WORK REQUIRED
Output, exactly as written, the lines below from the one that has "(gentoo pour moi, si" through the one that has "прикамца приговорили к"; nothing else, and no pictures.
(EXTRACTED ENTRIES Opens)
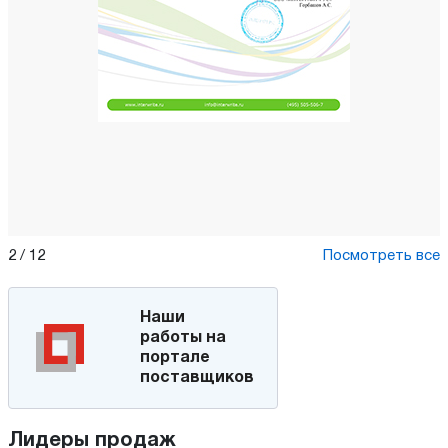
2
/
12
Посмотреть все
Наши
работы на
портале
поставщиков
Лидеры продаж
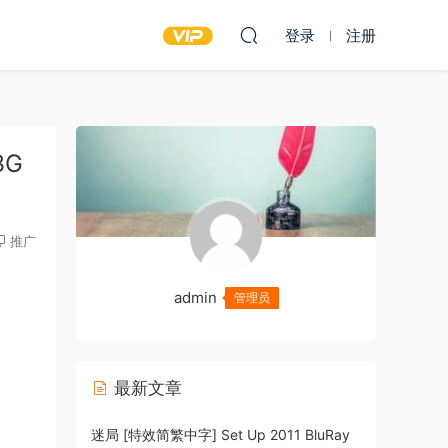
登录
注册
3G
推广
admin
管理员
最新文章
迷局 [特效简繁中字] Set Up 2011 BluRay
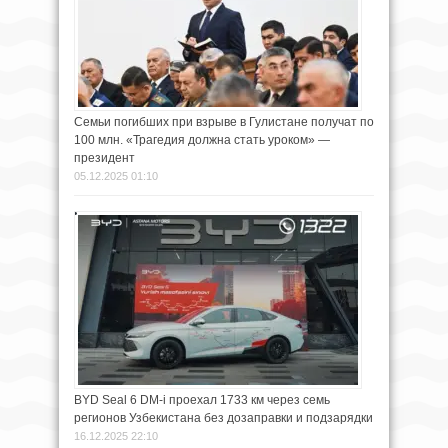
Семьи погибших при взрыве в Гулистане получат по
100 млн. «Трагедия должна стать уроком» —
президент
05.12.2025 01:10
BYD Seal 6 DM‑i проехал 1733 км через семь
регионов Узбекистана без дозаправки и подзарядки
16.12.2025 22:10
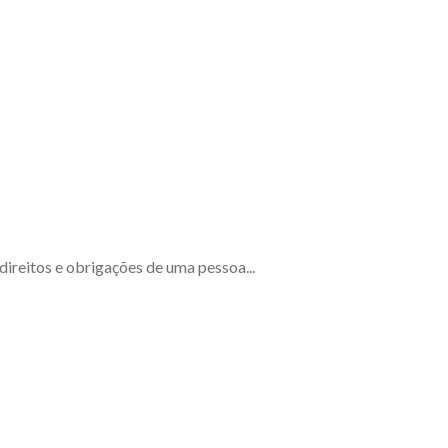
ireitos e obrigações de uma pessoa...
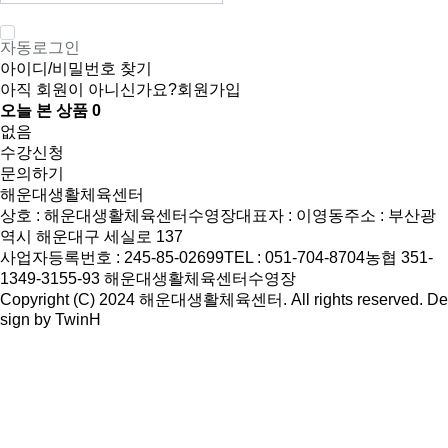
자동로그인
아이디/비밀번호 찾기
아직 회원이 아니신가요?
회원가입
오늘 본 상품
0
없음
수강신청
문의하기
해운대생활체육센터
상호 : 해운대생활체육센터수영장
대표자 : 이영동
주소 : 부산광
역시 해운대구 세실로 137
사업자등록번호 : 245-85-02699
TEL : 051-704-8704
농협 351-
1349-3155-93 해운대생활체육센터수영장
Copyright (C) 2024 해운대생활체육센터. All rights reserved. De
sign by
TwinH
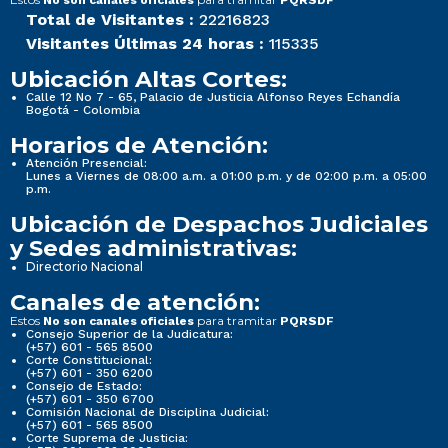
Total de Visitantes :
22216823
Visitantes Últimas 24 horas :
115335
Ubicación Altas Cortes:
Calle 12 No 7 - 65, Palacio de Justicia Alfonso Reyes Echandía
Bogotá - Colombia
Horarios de Atención:
Atención Presencial:
Lunes a Viernes de 08:00 a.m. a 01:00 p.m. y de 02:00 p.m. a 05:00
p.m.
Ubicación de Despachos Judiciales
y Sedes administrativas:
Directorio Nacional
Canales de atención:
Estos
para tramitar
No son canales oficiales
PQRSDF
Consejo Superior de la Judicatura:
(+57) 601 - 565 8500
Corte Constitucional:
(+57) 601 - 350 6200
Consejo de Estado:
(+57) 601 - 350 6700
Comisión Nacional de Disciplina Judicial:
(+57) 601 - 565 8500
Corte Suprema de Justicia:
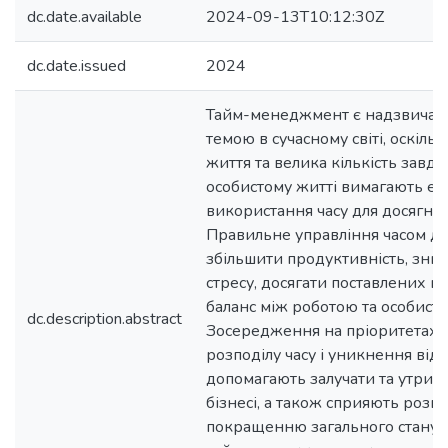
dc.date.available
2024-09-13T10:12:30Z
dc.date.issued
2024
Тайм-менеджмент є надзвичай
темою в сучасному світі, оскіл
життя та велика кількість завдан
особистому житті вимагають е
використання часу для досягнен
Правильне управління часом д
збільшити продуктивність, зни
стресу, досягати поставлених ці
баланс між роботою та особист
dc.description.abstract
Зосередження на пріоритетах,
розподілу часу і уникнення від
допомагають залучати та утриму
бізнесі, а також сприяють розви
покращенню загального стану зд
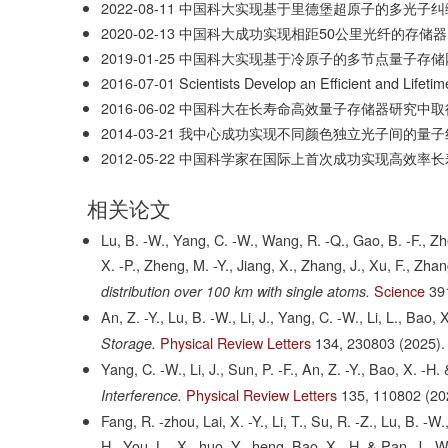
2022-08-11
中国科大实现基于里德堡超原子的多光子纠缠
2020-02-13
中国科大成功实现相距50公里光纤的存储
2019-01-25
中国科大实现基于冷原子的多节点量子存储
2016-07-01
Scientists Develop an Efficient and Lifetim
2016-06-02
中国科大在长寿命高效量子存储器研究中取
2014-03-21
我中心成功实现不同颜色独立光子间的量子
2012-05-22
中国科学家在国际上首次成功实现高效率长
相关论文
Lu, B. -W., Yang, C. -W., Wang, R. -Q., Gao, B. -F., Zhe
X. -P., Zheng, M. -Y., Jiang, X., Zhang, J., Xu, F., Zha
Science
39
distribution over 100 km with single atoms.
An, Z. -Y., Lu, B. -W., Li, J., Yang, C. -W., Li, L., Bao,
Physical Review Letters
134,
230803
(2025).
Storage.
Yang, C. -W., Li, J., Sun, P. -F., An, Z. -Y., Bao, X. -H.
Physical Review Letters
135,
110802
(20
Interference.
Fang, R. -zhou, Lai, X. -Y., Li, T., Su, R. -Z., Lu, B. -W.
H., You, L. -X., huo, Y. -heng, Bao, X. -H. & Pan, J. -W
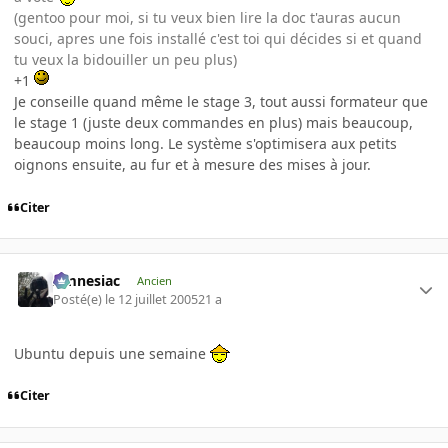
(gentoo pour moi, si tu veux bien lire la doc t'auras aucun
souci, apres une fois installé c'est toi qui décides si et quand
tu veux la bidouiller un peu plus)
+1
Je conseille quand même le stage 3, tout aussi formateur que
le stage 1 (juste deux commandes en plus) mais beaucoup,
beaucoup moins long. Le système s'optimisera aux petits
oignons ensuite, au fur et à mesure des mises à jour.
Citer
Amnesiac
Ancien
Posté(e)
le 12 juillet 2005
21 a
Ubuntu depuis une semaine
Citer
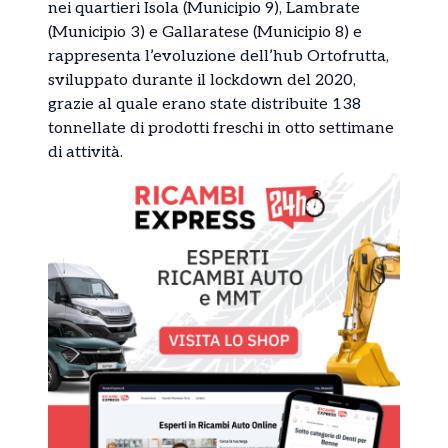
nei quartieri Isola (Municipio 9), Lambrate
(Municipio 3) e Gallaratese (Municipio 8) e
rappresenta l’evoluzione dell’hub Ortofrutta,
sviluppato durante il lockdown del 2020,
grazie al quale erano state distribuite 138
tonnellate di prodotti freschi in otto settimane
di attività.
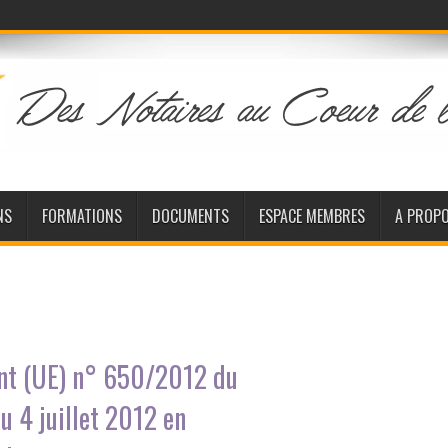
NS
FORMATIONS
DOCUMENTS
ESPACE MEMBRES
A PROP
ent (UE) n° 650/2012 du
u 4 juillet 2012 en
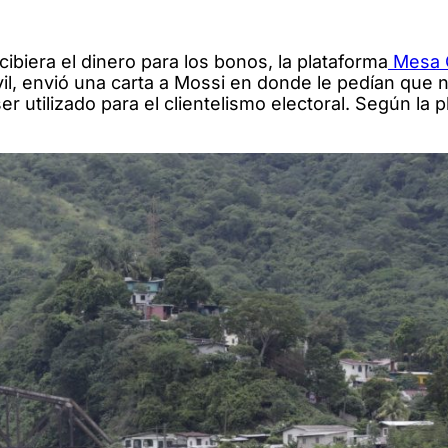
biera el dinero para los bonos, la plataforma
Mesa 
amo
l, envió una carta a Mossi en donde le pedían que 
 utilizado para el clientelismo electoral. Según la p
encia
ar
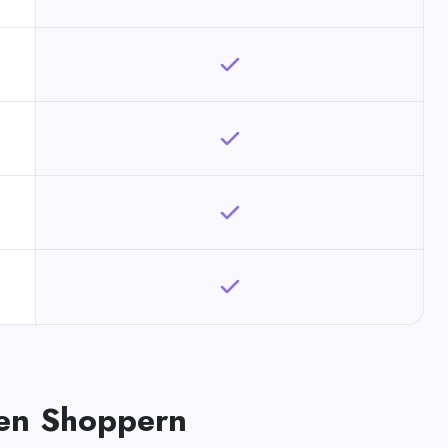
len Shoppern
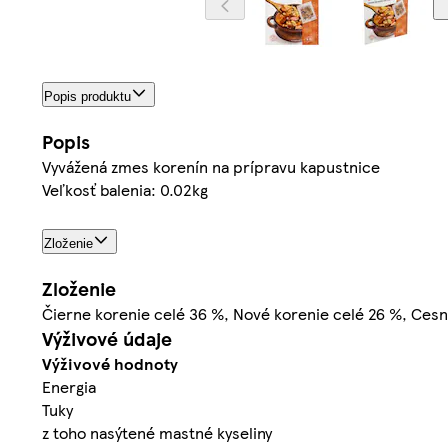
Popis produktu
Popis
Vyvážená zmes korenín na prípravu kapustnice
Veľkosť balenia: 0.02kg
Zloženie
Zloženie
Čierne korenie celé 36 %, Nové korenie celé 26 %, Cesna
Výživové údaje
Výživové hodnoty
Energia
Tuky
z toho nasýtené mastné kyseliny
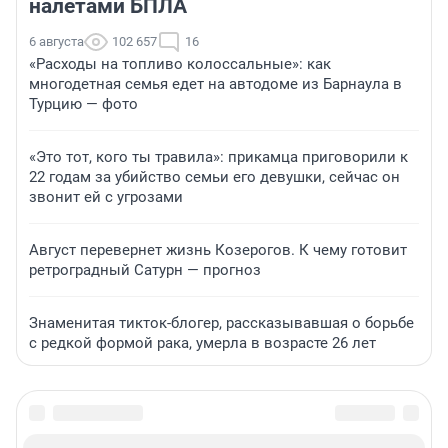
налетами БПЛА
6 августа
102 657
16
«Расходы на топливо колоссальные»: как
многодетная семья едет на автодоме из Барнаула в
Турцию — фото
«Это тот, кого ты травила»: прикамца приговорили к
22 годам за убийство семьи его девушки, сейчас он
звонит ей с угрозами
Август перевернет жизнь Козерогов. К чему готовит
ретроградный Сатурн — прогноз
Знаменитая тикток-блогер, рассказывавшая о борьбе
с редкой формой рака, умерла в возрасте 26 лет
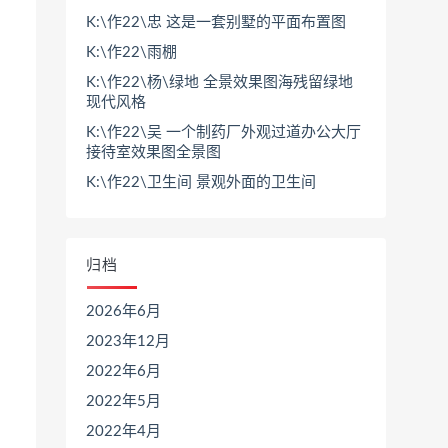
K:\作22\忠 这是一套别墅的平面布置图
K:\作22\雨棚
K:\作22\杨\绿地 全景效果图海残留绿地
现代风格
K:\作22\吴 一个制药厂外观过道办公大厅
接待室效果图全景图
K:\作22\卫生间 景观外面的卫生间
归档
2026年6月
2023年12月
2022年6月
2022年5月
2022年4月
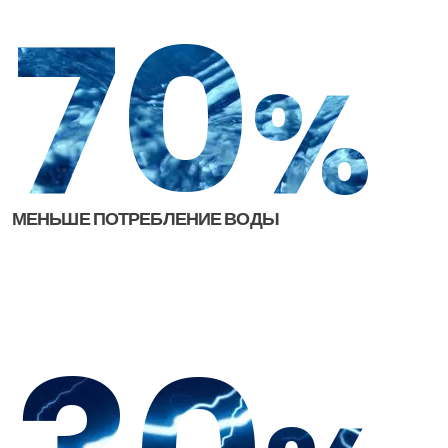
70
%
МЕНЬШЕ ПОТРЕБЛЕНИЕ ВОДЫ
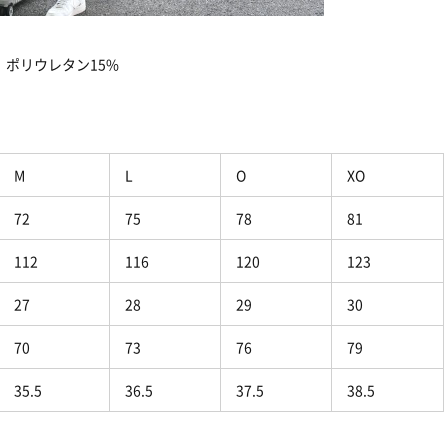
、ポリウレタン15%
M
L
O
XO
72
75
78
81
112
116
120
123
27
28
29
30
70
73
76
79
35.5
36.5
37.5
38.5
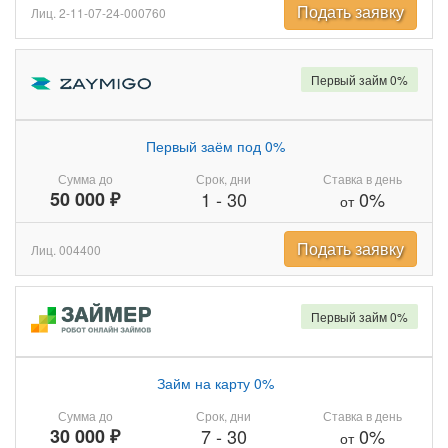
Подать заявку
Лиц. 2-11-07-24-000760
Первый займ 0%
Первый заём под 0%
Сумма до
Срок, дни
Ставка в день
50 000 ₽
1
-
30
0%
от
Подать заявку
Лиц. 004400
Первый займ 0%
Займ на карту 0%
Сумма до
Срок, дни
Ставка в день
30 000 ₽
7
-
30
0%
от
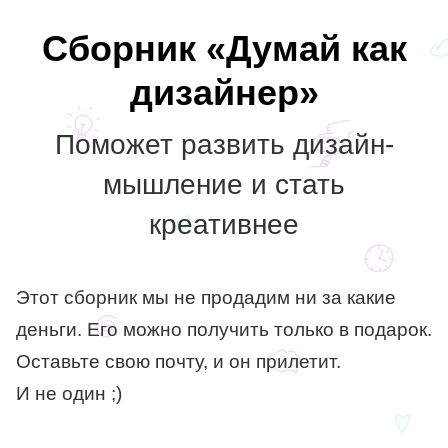
Сборник «Думай как
дизайнер»
Поможет развить дизайн-
мышление и стать
креативнее
Этот сборник мы не продадим ни за какие
деньги. Его можно получить только в подарок.
Оставьте свою почту, и он прилетит.
И не один ;)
(EXTRACTED ENTRIES Closes)
RESULT BELOW
(gentoo pour moi, si tu veux bien lire la doc t'auras aucun
souci, apres une fois installé c'est toi qui décides si et quand
tu veux la bidouiller un peu plus)
+1
Je conseille quand même le stage 3, tout aussi formateur que
le stage 1 (juste deux commandes en plus) mais beaucoup,
beaucoup moins long. Le système s'optimisera aux petits
oignons ensuite, au fur et à mesure des mises à jour.
Citer
Amnesiac
Ancien
Posté(e)
le 12 juillet 2005
21 a
Ubuntu depuis une semaine
Citer
nei quartieri Isola (Municipio 9), Lambrate
(Municipio 3) e Gallaratese (Municipio 8) e
rappresenta l’evoluzione dell’hub Ortofrutta,
sviluppato durante il lockdown del 2020,
grazie al quale erano state distribuite 138
tonnellate di prodotti freschi in otto settimane
di attività.
NS
FORMATIONS
DOCUMENTS
ESPACE MEMBRES
A PROP
ent (UE) n° 650/2012 du
u 4 juillet 2012 en
biera el dinero para los bonos, la plataforma
Mesa 
amo
l, envió una carta a Mossi en donde le pedían que 
 utilizado para el clientelismo electoral. Según la p
encia
ar
len Shoppern
Popis produktu
Popis
Vyvážená zmes korenín na prípravu kapustnice
Veľkosť balenia: 0.02kg
Zloženie
Zloženie
Čierne korenie celé 36 %, Nové korenie celé 26 %, Cesna
Výživové údaje
Výživové hodnoty
Energia
Tuky
z toho nasýtené mastné kyseliny
налетами БПЛА
6 августа
102 657
16
«Расходы на топливо колоссальные»: как
многодетная семья едет на автодоме из Барнаула в
Турцию — фото
«Это тот, кого ты травила»: прикамца приговорили к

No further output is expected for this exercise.